Pour les dialogues, les différents degrés de lecture, et tout ce qui passe par les mots, les choses sont beaucoup moins évidentes. Contrairement aux images, pour devenir lisibles par des lecteurs qui n’en sont pas les destinataires d’origine, les mots doivent passer par une étape mystérieuse : la traduction. Le premier constat que l’on fait aujourd’hui, quand on compare les traductions françaises avec les versions japonaises originales, c’est que la qualité de certaines traductions frise aujourd’hui la perfection. Tel est l’enseignement du premier prix Konishi de traduction de manga, une nouvelle récompense du Festival International de la Bande Dessinée. Le niveau des traducteurs a progressé, et les éditeurs ont grandement contribué à cette montée en gamme des traductions, comme le dit Stéphane Ferrand, qui a été durant une dizaine d’années directeur éditorial chez Glénat (voir p. 9).
Le niveau d’exigence des lecteurs a lui aussi monté. C’est tellement vrai que des mangas “historiques” ont dû être retraduits récemment, parce que les traductions remontant au début de l’essor des mangas étaient en dessous des standards actuels à l’instar d’Akira, de Ôtomo Katsuhiro, retraduit par Djamel Rabahi en 2016. La traduction est quelque chose d’évolutif, il est normal que les œuvres importantes soient retraduites au bout de vingt-cinq ans. Cela surprend parfois les lecteurs qui pensent qu’une traduction, si elle est bonne, devrait être éternelle. On ne change pas le texte de Tintin au Congo qui a 70 ans, pourquoi faudrait-il changer les traductions ? Eh bien, peut-être parce que quand vous lisez dans la langue originale, vous savez que vous lisez les mots de l’auteur et vous les respectez comme tels, même si objectivement, plus personne n’écrit comme cela.
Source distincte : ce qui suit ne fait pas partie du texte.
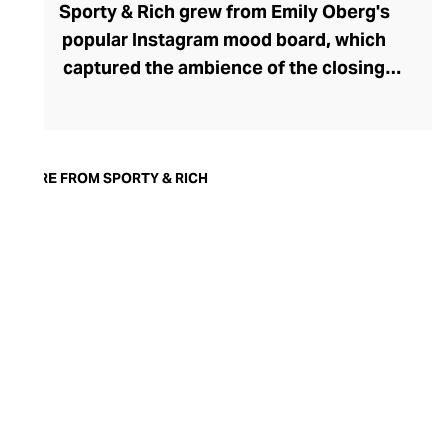
Sporty & Rich grew from Emily Oberg's
popular Instagram mood board, which
captured the ambience of the closing
decades of the 20th century. Attuned to
her online followers, Oberg launched a
successful athleisure line in 2015, again
capturing the aesthetic essence of those
MORE FROM SPORTY & RICH
nostalgic years. Inspired by sports icons
from that era and preppy country club
dress codes, the trendy 90s-coded
athletic tops and bottoms in the range are
crafted from high-quality, cotton-rich
materials. With sustainability at the heart
of the brand, these long-lasting pieces are
designed to be treasured for a lifetime and
only get softer and cosier the more you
Alors que quand on lit une traduction, on cherche à pénétrer quelque part, une langue, une culture, un univers, qui ne vous avaient pas invité. Les réponses laconiques de Mashima Hiro à nos questions le montrent (voir p. 13). Un mangaka peut faire des efforts pour favoriser la traduction en dessinant des bulles pas trop étroites, il est heureux d’avoir des lecteurs étrangers, mais il ne va pas plus loin. Et encore heureux ! Sinon où serait le plaisir ? Le lecteur de manga (ou de quoi que ce soit qui a été originellement écrit dans une autre langue) est toujours quelque part un peu un agent “under cover”, un aventurier spatio-temporel, il a besoin de se munir des outils derniers cris pour s’enfoncer le plus loin possible en territoire inconnu, sinon, c’est lui qui se fait rejeter. La traduction, ce n’est rien de plus que cela : un outil. Et l’outil a besoin d’être régulièrement mis à jour. Même le fait d’être bilingue ne garantit pas de savoir traduire, comme le croyaient les éditeurs au tout premier temps de l’arrivée des mangas en francophonie, et, comme le rappelle Miyako Slocombe (voir pp. 10 à 12), “avant de devenir traductrice, je me posais très peu de questions. Dans ma tête, on pouvait passer d’une langue à une autre, comme ça.”